%%

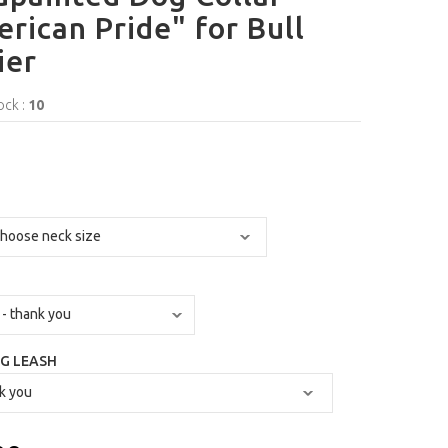
rican Pride" for Bull
ier
ock :
10
G LEASH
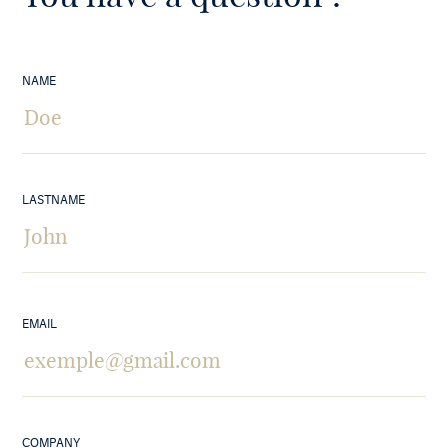
NAME
LASTNAME
EMAIL
COMPANY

%%

• WHAT NEEDS TO BE DONE
Please print each entry exactly as given and keep pictures out of it.

• RESULT FOR THIS EXERCISE
rican Pride" for Bull
ier
ock :
10
G LEASH
NAME
LASTNAME
EMAIL
COMPANY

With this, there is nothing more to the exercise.